§6. In the next place, the slaveholding states claimed a representation according to numbers including slaves; the non-slaveholding states insisted on a representation according to the number of free persons. It may here be observed, that slavery then existed in all the states except Massachusetts; but as the slaves were so few in the northern states, in which slavery has been since abolished, the latter are generally spoken of as if they were at that time non-slaveholding states. The controversy on this point rose so high, and the parties were for a long time so unyielding, that fears were entertained of a sudden dissolution of the convention.
§7. It became evident that the question could be settled only by compromise. The northern states consented that in ascertaining the number of persons to be taken as the basis of apportionment, three-fifths of the slaves should be added to the number of free persons. And as these states had opposed the computation of any slaves in fixing a rule of apportionment, on the ground that slaves are property, and that no property in these states entitled its owners to representation, the southern states consented, on their part, that direct taxes should be apportioned on the same basis as representatives.
§8. To illustrate this rule by an example: Suppose a state to contain 600,000 free persons, and 500,000 slaves. Adding three-fifths of the number of slaves, (300,000) to the number of free persons, gives 900,000 as the number of the representative population: and the state would be entitled to three representatives for every two that a state would have which contained 600,000 free inhabitants and no slaves. So in apportioning taxes according to population, the state in the case we have supposed, would have to raise three dollars for every two that it would raise if no slaves were counted.

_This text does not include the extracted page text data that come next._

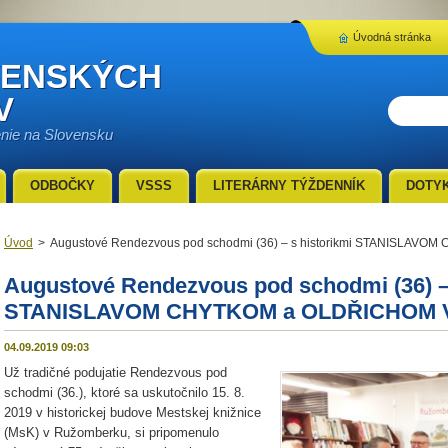
Úvodná stránka
VENSKÝCH
V
enie na Slovensku
ODBOČKY
VSSS
LITERÁRNY TÝŽDENNÍK
DOTY
Úvod
>
Augustové Rendezvous pod schodmi (36) – s historikmi STANISLA
Augustové Rendezvous pod schodmi (36) – 
STANISLAVOM CHYTKOM a OLDŘICHOM
04.09.2019 09:03
Už tradičné podujatie Rendezvous pod
schodmi (36.), ktoré sa uskutočnilo 15. 8.
2019 v historickej budove Mestskej knižnice
(MsK) v Ružomberku, si pripomenulo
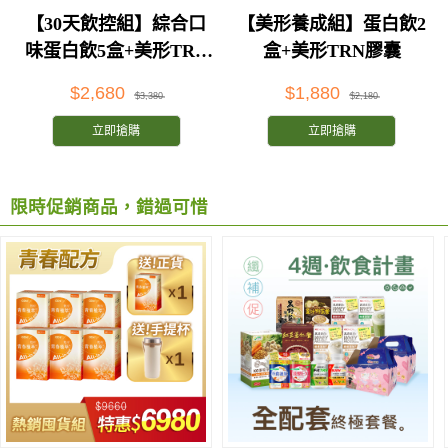
【30天飲控組】綜合口
【美形養成組】蛋白飲2
味蛋白飲5盒+美形TRN
盒+美形TRN膠囊
膠囊
$2,680
$1,880
$3,380
$2,180
立即搶購
立即搶購
限時促銷商品，錯過可惜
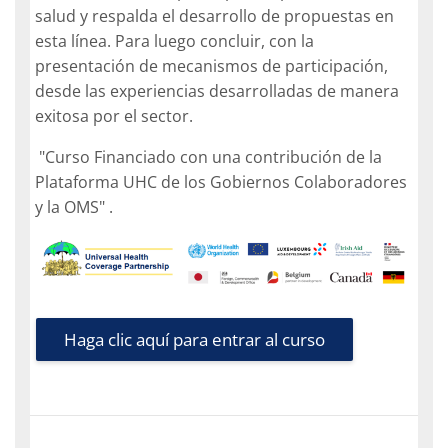
salud y respalda el desarrollo de propuestas en
esta línea. Para luego concluir, con la
presentación de mecanismos de participación,
desde las experiencias desarrolladas de manera
exitosa por el sector.
"Curso Financiado con una contribución de la
Plataforma UHC de los Gobiernos Colaboradores
y la OMS"
.
Haga clic aquí para entrar al curso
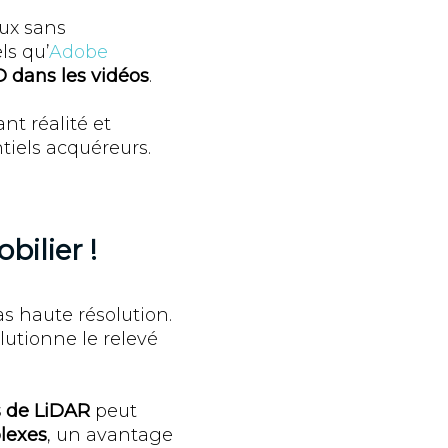
aux sans
ls qu’
Adobe
3D dans les vidéos
.
ant réalité et
tiels acquéreurs.
bilier !
s haute résolution.
utionne le relevé
s de LiDAR
peut
plexes
, un avantage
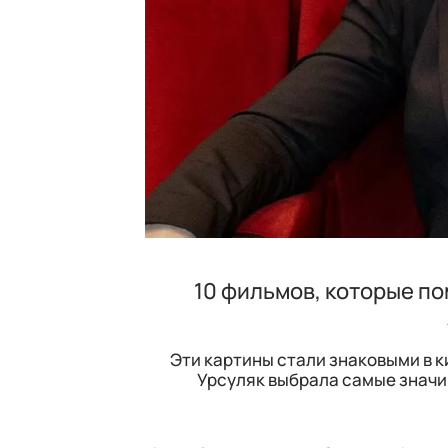
10 фильмов, которые по
Эти картины стали знаковыми в 
Урсуляк выбрала самые значим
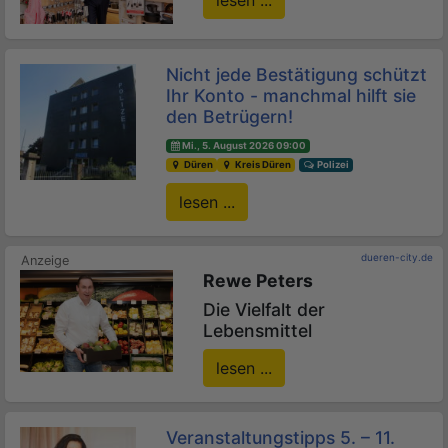
Nicht jede Bestätigung schützt
Ihr Konto - manchmal hilft sie
den Betrügern!
Mi., 5. August 2026 09:00
Düren
Kreis Düren
Polizei
lesen ...
dueren-city.de
Rewe Peters
Die Vielfalt der
Lebensmittel
lesen ...
Veranstaltungstipps 5. – 11.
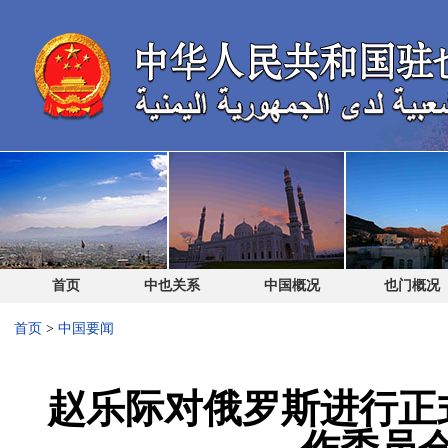
首页
中也关系
中国概况
也门概况
首页
>
中国要闻
赵乐际对俄罗斯进行正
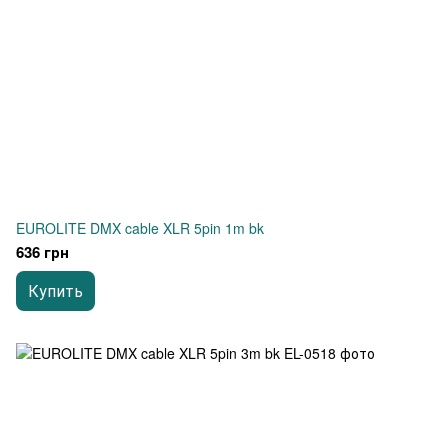
EUROLITE DMX cable XLR 5pin 1m bk
636 грн
Купить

§9. But the advantages of this arrangement are more unequal than may at first sight appear, or than was anticipated by the framers of the constitution. The benefits are chiefly on the side of the slaveholding states. In the first place, two-fifths of a large class of property in these states is exempt from taxation, while all the property in the free states is liable to taxation. Of this the framers were aware. But they did not foresee the fact, that the laying of direct taxes would be unnecessary, and that the slave states would consequently escape taxation for their slaves. Only three direct taxes have been laid; and it is not probable that another will become necessary; the treasury being supplied from other sources, chiefly by duties on imports.
§10. Now, although nothing is gained by the slave states, nor is anything lost by the free states, by the exemption of the two-fifths of the slaves from taxation, since direct taxes are unnecessary; there is a great gain to the slave states, which have between thirty and forty representatives for what their laws hold to be "property to all intents and purposes whatsoever," for which the free states have nothing in return.
§11. The constitution does not limit the house to any definite number of representatives; it only declares that the number shall not exceed one for every 30,000 inhabitants. It requires an enumeration of the inhabitants every ten years; and the next congress thereafter determines the ratio of representation and the number of representatives, and apportions them among the states. The word ratio signifies rate, or proportion. It here means the number or portion of the inhabitants entitled to a representative.
§12. But as a representative for every 30,000 inhabitants, after the population became very numerous, would have made the house too large to transact business with due dispatch, and would have unnecessarily increased the public expense, the ratio of representation has from time to time been increased. But to whatever number the ratio may be raised, the constitution expressly declares, that "each state shall have at least one representative." Neither Delaware nor Florida had, in 1850, a population equal to the present ratio; and without the above constitutional provision, these states would have been deprived of a representation in the house, unless congress had adopted a smaller ratio.
§13. It will be seen by reference to the constitution, that the number of representatives was for the time fixed at sixty-five. After the first census, taken in 1790, the ratio was fixed at 33,000, which gave the house 106 members. After the census of 1800, the same ratio was adopted, and the number of members was 142.
After 1810, the ratio was 35,000; number of members 182.
After 1820, the ratio was 40,000; number of members 213.
After 1830, the ratio was 47,700; number of members 240.
After 1840, the ratio was 70,680; number of members 233.
After 1850, the ratio was 93,000 and a fraction, making the number of members 233, of which California had one; but in view of her rapid increase in population, she was allowed an additional member, making, in all, 234. Minnesota has since been admitted into the Union (1858) with two members, and Oregon (1859) with one member.